Will the US deploy Iron Dome to protect bases in the Gulf?

‘The system will assist the US Army in protecting American troops from ballistic & airborne threats, as well as from developing threats in the areas where US troops are deployed on various missions.'

Iron Dome missile test (photo credit: DEFENSE MINISTRY)
Iron Dome missile test
(photo credit: DEFENSE MINISTRY)
In early January, Israel completed delivery of a second Iron Dome Missile Defense battery to the to US Army. The deal goes back several years and is a major step for Israeli defense cooperation with the United States, particularly for Israel’s Rafael Advanced Defense Systems, which developed the Iron Dome and is producing it in the US with Raytheon.
At the time, Defense Minister Benny Gantz said he was confident “the system will assist the US Army in protecting American troops from ballistic and airborne threats, as well as from developing threats in the areas where US troops are deployed on various missions.” The deal has been done with the Israel Missile Defense Organization in the Defense Ministry’s Directorate of Defense Research and Development.
According to a report on Sunday in Haaretz has allowed the US to deploy Iron Dome missile-defense systems in the Gulf. This was always a possibility for the system, given that the US has bases festooned throughout the Persian Gulf. However, it is a sensitive issue.
The Abraham Accords mean that Israel now has peace deals with Bahrain and the United Arab Emirates. Israeli defense companies are expected to take part for the first time at IDEX, a major defense confab, in Abu Dhabi in February. However, the key issues for Israel in this new world are export licenses and agreement by the Defense Ministry and Missile Defense Organization.
Nothing seems to preclude the US using their two batteries on bases in the Gulf. The question is whether two batteries are sufficient to cover the sensitive installations there.
The US already has other defense systems, such as Patriots and C-RAM and the Light Marine Air Defense Integrated System, as well as microwave weapons it has been working on. One of these is called THOR. Last May, the US tested a laser weapon onboard a ship that is supposed to be able to destroy drones and probably missiles as well.
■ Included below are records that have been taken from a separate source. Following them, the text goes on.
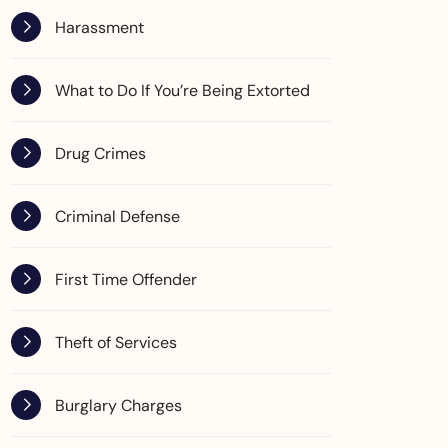
Harassment
What to Do If You’re Being Extorted
Drug Crimes
Criminal Defense
First Time Offender
Theft of Services
Burglary Charges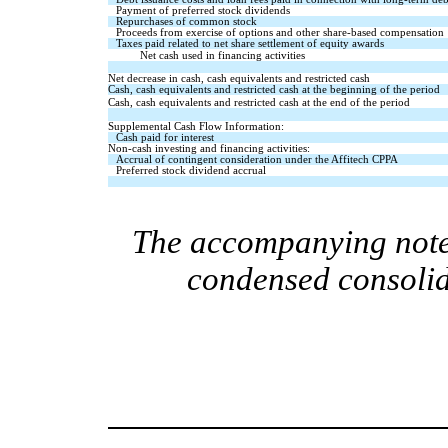
Payment of preferred stock dividends
Repurchases of common stock   
Proceeds from exercise of options and other share-based compensation
Taxes paid related to net share settlement of equity awards
Net cash used in financing activities
Net decrease in cash, cash equivalents and restricted cash
Cash, cash equivalents and restricted cash at the beginning of the period
Cash, cash equivalents and restricted cash at the end of the period
Supplemental Cash Flow Information:
Cash paid for interest
Non-cash investing and financing activities:
Accrual of contingent consideration under the Affitech CPPA
Preferred stock dividend accrual
The accompanying notes
condensed consolid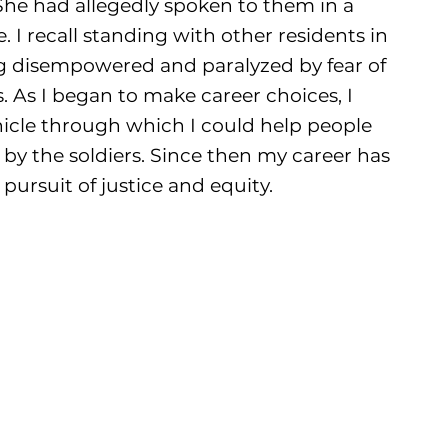
he had allegedly spoken to them in a
I recall standing with other residents in
g disempowered and paralyzed by fear of
s. As I began to make career choices, I
hicle through which I could help people
by the soldiers. Since then my career has
pursuit of justice and equity.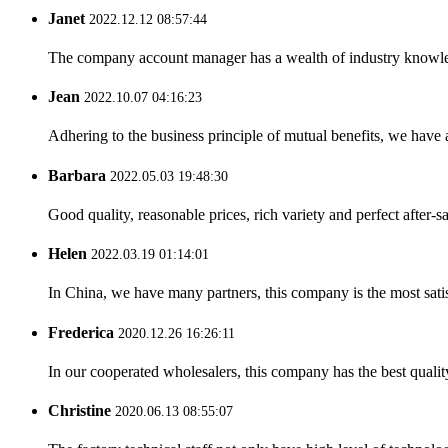
Janet
2022.12.12 08:57:44
The company account manager has a wealth of industry knowled
Jean
2022.10.07 04:16:23
Adhering to the business principle of mutual benefits, we have 
Barbara
2022.05.03 19:48:30
Good quality, reasonable prices, rich variety and perfect after-sal
Helen
2022.03.19 01:14:01
In China, we have many partners, this company is the most satisfy
Frederica
2020.12.26 16:26:11
In our cooperated wholesalers, this company has the best quality
Christine
2020.06.13 08:55:07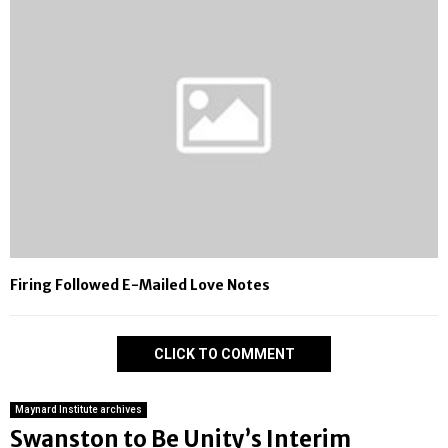
Firing Followed E-Mailed Love Notes
CLICK TO COMMENT
Maynard Institute archives
Swanston to Be Unity’s Interim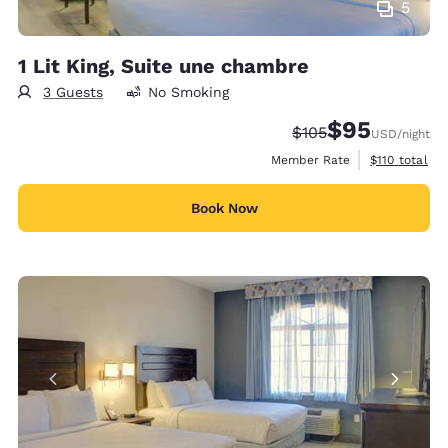
5
1 Lit King, Suite une chambre
3 Guests
No Smoking
$95
Strikethrough Rate:
Discounted rat
$105
USD
/night
View estimate
Member Rate
$110
total
Book Now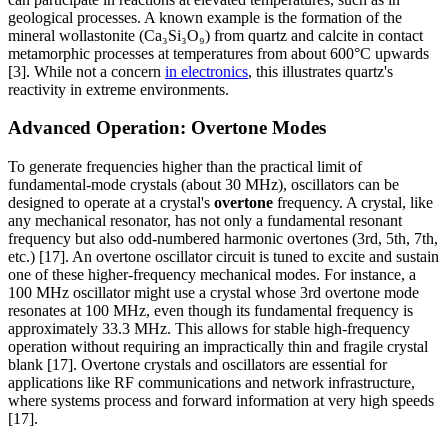
geological processes. A known example is the formation of the
mineral wollastonite (Ca₃Si₃O₉) from quartz and calcite in contact
metamorphic processes at temperatures from about 600°C upwards
[3]. While not a concern
in electronics
, this illustrates quartz's
reactivity in extreme environments.
Advanced Operation: Overtone Modes
To generate frequencies higher than the practical limit of
fundamental-mode crystals (about 30 MHz), oscillators can be
designed to operate at a crystal's
overtone
frequency. A crystal, like
any mechanical resonator, has not only a fundamental resonant
frequency but also odd-numbered harmonic overtones (3rd, 5th, 7th,
etc.) [17]. An overtone oscillator circuit is tuned to excite and sustain
one of these higher-frequency mechanical modes. For instance, a
100 MHz oscillator might use a crystal whose 3rd overtone mode
resonates at 100 MHz, even though its fundamental frequency is
approximately 33.3 MHz. This allows for stable high-frequency
operation without requiring an impractically thin and fragile crystal
blank [17]. Overtone crystals and oscillators are essential for
applications like RF communications and network infrastructure,
where systems process and forward information at very high speeds
[17].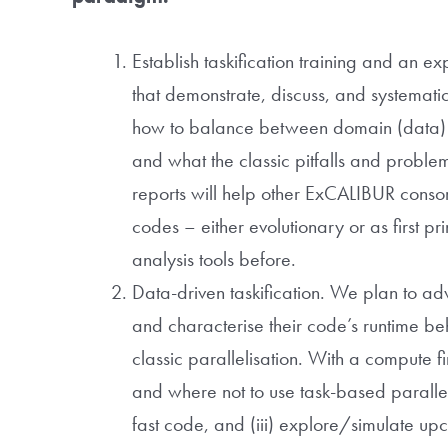
Establish taskification training and an
that demonstrate, discuss, and systemati
how to balance between domain (data) an
and what the classic pitfalls and problem
reports will help other ExCALIBUR consort
codes – either evolutionary or as first 
analysis tools before.
Data-driven taskification. We plan to adv
and characterise their code’s runtime b
classic parallelisation. With a compute f
and where not to use task-based paralleli
fast code, and (iii) explore/simulate upco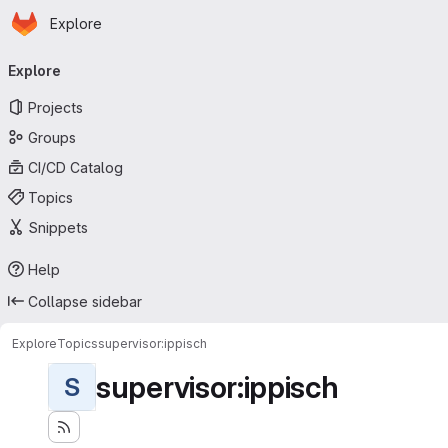
Homepage
Skip to main content
Explore
Primary navigation
Explore
Projects
Groups
CI/CD Catalog
Topics
Snippets
Help
Collapse sidebar
Explore
Topics
supervisor:ippisch
supervisor:ippisch
S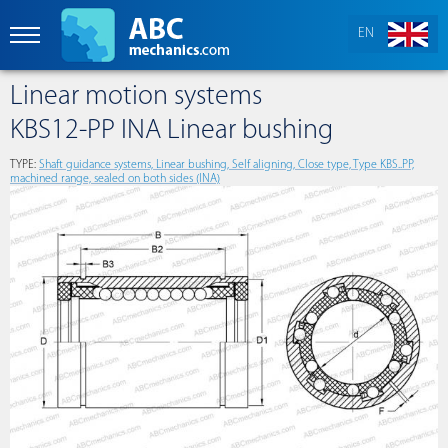
EN
Linear motion systems
KBS12-PP INA Linear bushing
TYPE:
Shaft guidance systems, Linear bushing, Self aligning, Close type, Type KBS..PP,
machined range, sealed on both sides (INA)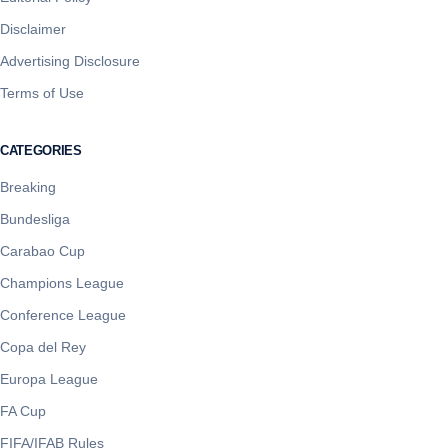
Disclaimer
Advertising Disclosure
Terms of Use
CATEGORIES
Breaking
Bundesliga
Carabao Cup
Champions League
Conference League
Copa del Rey
Europa League
FA Cup
FIFA/IFAB Rules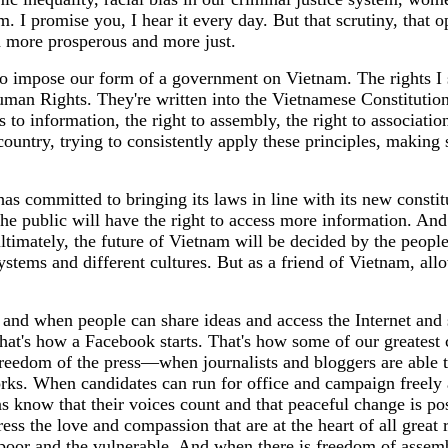
 I promise you, I hear it every day. But that scrutiny, that 
d more prosperous and more just.
to impose our form of a government on Vietnam. The rights I s
uman Rights. They're written into the Vietnamese Constitution,
 to information, the right to assembly, the right to associatio
ch country, trying to consistently apply these principles, mak
s committed to bringing its laws in line with its new constit
the public will have the right to access more information. An
ultimately, the future of Vietnam will be decided by the peopl
 systems and different cultures. But as a friend of Vietnam, a
nd when people can share ideas and access the Internet and so
hat's how a Facebook starts. That's how some of our greates
freedom of the press—when journalists and bloggers are able to
rks. When candidates can run for office and campaign freely a
ens know that their voices count and that peaceful change is p
ress the love and compassion that are at the heart of all great 
oor and the vulnerable. And when there is freedom of assembly,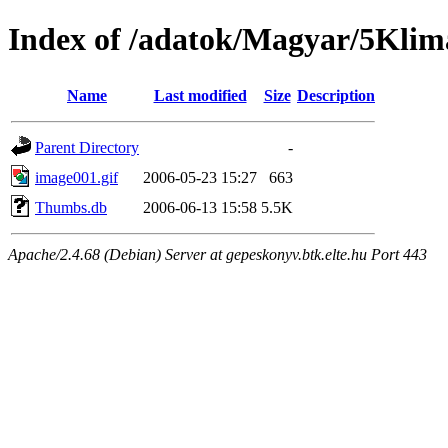
Index of /adatok/Magyar/5Klim
Name
Last modified
Size
Description
Parent Directory
-
image001.gif
2006-05-23 15:27
663
Thumbs.db
2006-06-13 15:58
5.5K
Apache/2.4.68 (Debian) Server at gepeskonyv.btk.elte.hu Port 443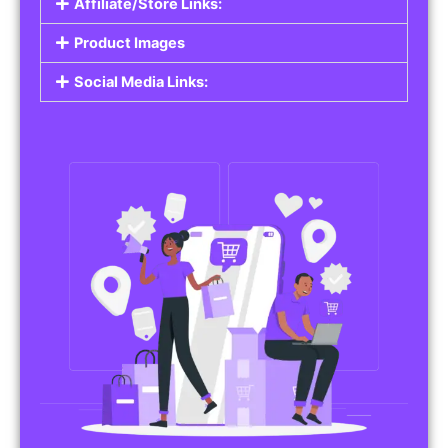
Affiliate/Store Links:
Product Images
Social Media Links: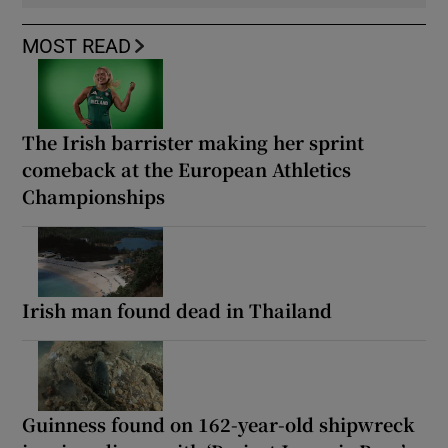
MOST READ
The Irish barrister making her sprint
comeback at the European Athletics
Championships
Irish man found dead in Thailand
Guinness found on 162-year-old shipwreck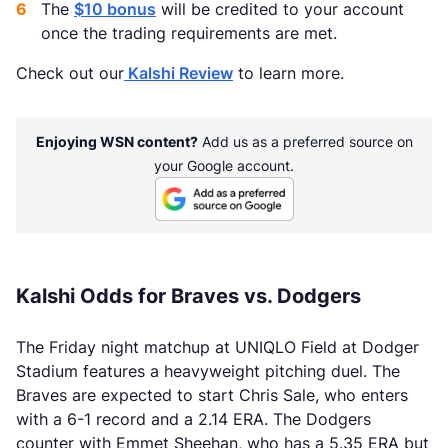
The
$10 bonus
will be credited to your account
once the trading requirements are met.
Check out our
Kalshi Review
to learn more.
Enjoying WSN content?
Add us as a preferred source on
your Google account.
Kalshi Odds for Braves vs. Dodgers
The Friday night matchup at UNIQLO Field at Dodger
Stadium features a heavyweight pitching duel. The
Braves are expected to start Chris Sale, who enters
with a 6-1 record and a 2.14 ERA. The Dodgers
counter with Emmet Sheehan, who has a 5.35 ERA but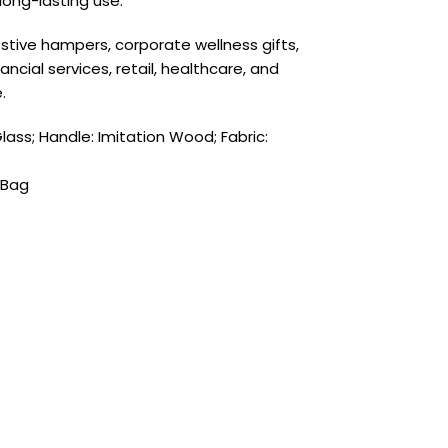
long-lasting use.
 festive hampers, corporate wellness gifts,
cial services, retail, healthcare, and
.
Glass; Handle: Imitation Wood; Fabric:
 Bag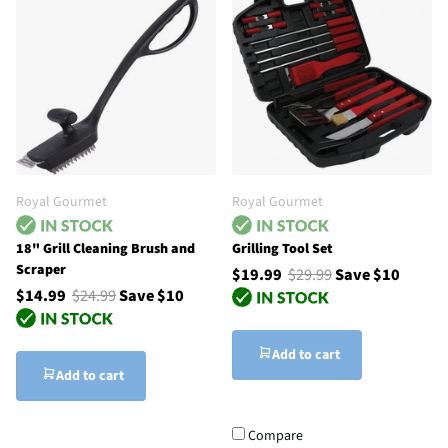
Royal Gourmet
Royal Gourmet
18" Grill Cleaning Brush and
Grilling Tool Set
Scraper
$19.99
$29.99
Save $10
$14.99
$24.99
Save $10
Add to cart
Add to cart
Compare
The US hodgepodge of existing and experimental air defense is not that well-suited to the mission at hand: protecting areas against Iranian asymmetric drone and missile threats. Iran lifted the veil on these threats in September 2019 when it launched 25 cruise missiles and drones to strike Abqaiq in Saudi Arabia. It is believed the drones flew over Kuwait or Iraq to get around the radar and defenses at Abqaiq.
Iran has sent drones to Yemen to be used for attacks, and Yemen’s Houthis have developed their own systems as well. Iraqi militias also have used drones to threaten Saudi Arabia.
The US is concerned about Iranian threats because Iran can use them to blackmail the US. Iran wants a new nuclear deal with Washington, but it is not afraid to use threats to get it. Iran has mined ships in the Gulf of Oman and recently fired long-range ballistic missiles that fell within 100 miles of a US carrier.
Having the Iron Dome in the Gulf could be a game changer for the region because it would neutralize Iran’s threats and prevent Iran and its militias from blackmailing countries with these types of missiles and drones, which could be intercepted by the Israeli-made system.
For instance, the Houthis have used drones to attack an installation near the UAE in 2019. In 2018, there were even reports that the Houthis could target the UAE itself. Spanning almost a decade, Iron Dome has proven successful at dealing with a variety of threats. In Israel it is integrated into a multilayered defense system that works with David’s Sling and Arrow, as well as Israeli radar systems.
The US would need to integrate Iron Dome into its own existing architecture, such as Patriot batteries that more nearly mirror the David’s Sling system.